Friday, December 07, 2001

Mom acquitted of abducting triplets granted unsupervised visitation

Canadian Press

Robin Wilhelm, CP Photo
STRATFORD, Ont. (CP) - A mother who was recently acquitted of kidnapping her triplets was granted unsupervised access to them on Friday. Carline Vandenelsen, 39, was given court permission to be alone with her children on overnight visits beginning next weekend.

Vandenelsen disappeared on Oct. 14, 2000 with her two sons and daughter while the triplets were visiting her parents' farm near Brantford, Ont. Police found them living in Mexico after a three-month international search.

She was charged with parental abduction and acquitted two months ago after a jury found she took the children out of necessity. The Crown is appealing the decision.

Vandenelsen will have her first unsupervised visit with the triplets on Dec. 15 and see the children again for four days over the Christmas period. Beginning Jan. 12, visits will occur on alternate weekends.

Vandenelsen originally asked that her access be increased to a shared arrangement where she and her husband Craig Merkley would alternate custody of the children for two-week periods.

But Justice John Desotti denied the request, saying it wasn't in the children's best interest to disrupt the familiar pattern of their lives.

"The likelihood of that happening is zero," Desotti said. "It's not a good regime."

Lawyer Gordon Lemon, who represents the children's father, was surprised by the decision.

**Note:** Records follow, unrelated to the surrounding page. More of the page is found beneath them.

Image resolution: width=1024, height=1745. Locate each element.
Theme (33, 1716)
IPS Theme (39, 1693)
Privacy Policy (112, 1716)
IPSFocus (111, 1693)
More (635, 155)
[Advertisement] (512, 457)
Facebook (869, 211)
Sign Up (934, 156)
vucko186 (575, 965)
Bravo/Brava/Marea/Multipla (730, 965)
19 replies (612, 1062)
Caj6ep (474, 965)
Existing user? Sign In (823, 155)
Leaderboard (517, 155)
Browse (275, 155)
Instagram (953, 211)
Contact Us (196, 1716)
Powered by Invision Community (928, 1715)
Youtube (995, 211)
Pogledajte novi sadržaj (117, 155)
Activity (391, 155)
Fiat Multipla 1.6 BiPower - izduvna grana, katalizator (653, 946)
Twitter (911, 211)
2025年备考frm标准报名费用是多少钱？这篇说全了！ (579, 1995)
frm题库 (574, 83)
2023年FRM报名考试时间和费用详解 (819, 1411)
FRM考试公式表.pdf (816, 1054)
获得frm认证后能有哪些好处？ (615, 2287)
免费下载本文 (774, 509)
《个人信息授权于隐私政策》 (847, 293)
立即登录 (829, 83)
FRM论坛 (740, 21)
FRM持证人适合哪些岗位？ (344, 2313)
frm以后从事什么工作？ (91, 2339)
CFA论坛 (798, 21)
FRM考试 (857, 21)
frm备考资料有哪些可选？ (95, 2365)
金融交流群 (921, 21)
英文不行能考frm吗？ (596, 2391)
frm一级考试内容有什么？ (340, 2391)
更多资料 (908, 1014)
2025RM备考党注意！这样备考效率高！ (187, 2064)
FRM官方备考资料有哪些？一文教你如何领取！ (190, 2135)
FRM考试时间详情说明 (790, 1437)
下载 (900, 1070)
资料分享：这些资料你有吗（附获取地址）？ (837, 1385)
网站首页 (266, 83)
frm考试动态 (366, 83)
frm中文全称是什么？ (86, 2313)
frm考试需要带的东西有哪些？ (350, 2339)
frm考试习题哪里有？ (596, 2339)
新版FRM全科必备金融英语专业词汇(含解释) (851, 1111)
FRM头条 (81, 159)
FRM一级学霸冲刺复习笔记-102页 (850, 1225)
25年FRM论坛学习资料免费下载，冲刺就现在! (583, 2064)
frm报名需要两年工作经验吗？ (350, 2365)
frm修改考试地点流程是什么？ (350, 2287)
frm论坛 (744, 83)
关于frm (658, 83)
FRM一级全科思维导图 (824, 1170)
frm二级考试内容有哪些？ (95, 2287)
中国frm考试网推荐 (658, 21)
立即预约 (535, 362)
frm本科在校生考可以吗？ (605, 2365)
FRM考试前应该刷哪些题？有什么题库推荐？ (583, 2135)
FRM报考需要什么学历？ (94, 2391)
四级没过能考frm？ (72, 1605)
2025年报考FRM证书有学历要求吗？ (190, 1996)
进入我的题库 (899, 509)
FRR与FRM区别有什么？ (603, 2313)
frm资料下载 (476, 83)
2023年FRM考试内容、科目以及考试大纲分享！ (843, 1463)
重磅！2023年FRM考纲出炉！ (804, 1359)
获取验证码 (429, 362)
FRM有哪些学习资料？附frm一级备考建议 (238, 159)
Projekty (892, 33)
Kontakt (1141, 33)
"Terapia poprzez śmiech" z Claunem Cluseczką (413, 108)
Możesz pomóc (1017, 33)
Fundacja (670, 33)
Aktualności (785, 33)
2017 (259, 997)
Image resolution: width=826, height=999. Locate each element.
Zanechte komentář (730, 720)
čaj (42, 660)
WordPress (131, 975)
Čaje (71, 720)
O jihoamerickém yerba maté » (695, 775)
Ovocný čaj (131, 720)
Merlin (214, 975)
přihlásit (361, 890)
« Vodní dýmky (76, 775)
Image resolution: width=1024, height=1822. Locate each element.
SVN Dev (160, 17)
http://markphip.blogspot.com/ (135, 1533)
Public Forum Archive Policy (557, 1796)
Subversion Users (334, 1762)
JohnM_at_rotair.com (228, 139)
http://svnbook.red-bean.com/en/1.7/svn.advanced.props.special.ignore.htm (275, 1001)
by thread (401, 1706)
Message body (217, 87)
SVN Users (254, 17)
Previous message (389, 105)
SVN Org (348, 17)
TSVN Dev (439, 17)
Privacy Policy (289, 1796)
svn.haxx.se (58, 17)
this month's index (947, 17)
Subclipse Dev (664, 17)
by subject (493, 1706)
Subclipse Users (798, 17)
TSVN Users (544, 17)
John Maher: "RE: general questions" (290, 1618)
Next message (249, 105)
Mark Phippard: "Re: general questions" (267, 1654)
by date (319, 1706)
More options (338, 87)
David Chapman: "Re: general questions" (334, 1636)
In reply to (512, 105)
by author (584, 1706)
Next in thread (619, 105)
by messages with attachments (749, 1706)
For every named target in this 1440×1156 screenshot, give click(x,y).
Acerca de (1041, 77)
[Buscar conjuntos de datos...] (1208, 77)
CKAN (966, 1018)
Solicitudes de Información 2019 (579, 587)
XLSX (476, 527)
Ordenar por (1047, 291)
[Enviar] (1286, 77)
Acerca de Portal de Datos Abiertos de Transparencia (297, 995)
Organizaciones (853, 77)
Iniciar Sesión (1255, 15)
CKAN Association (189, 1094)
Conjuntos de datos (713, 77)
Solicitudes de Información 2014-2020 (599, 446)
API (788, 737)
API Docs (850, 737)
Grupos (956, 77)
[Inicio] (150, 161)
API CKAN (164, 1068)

He had asked Desotti to order supervised access to the children at a local YMCA out of fear Vandenelsen might take off with the children once again. He also argued she might try to influence them against their father, who has custody of the two boys and one girl.

At the same court appearance, Desotti cited Vandenelsen - who was defending herself without a lawyer - for contempt of court, after frequent argumentative and emotional exchanges with the judge.

She was ordered to return to court next Friday to receive her penalty.

Friday's custody ruling is an interim order, lasting until the end of February. At that point she must return to court to revisit the issue of access.

Vandenelsen has said she'll continue fighting for more custody of her children.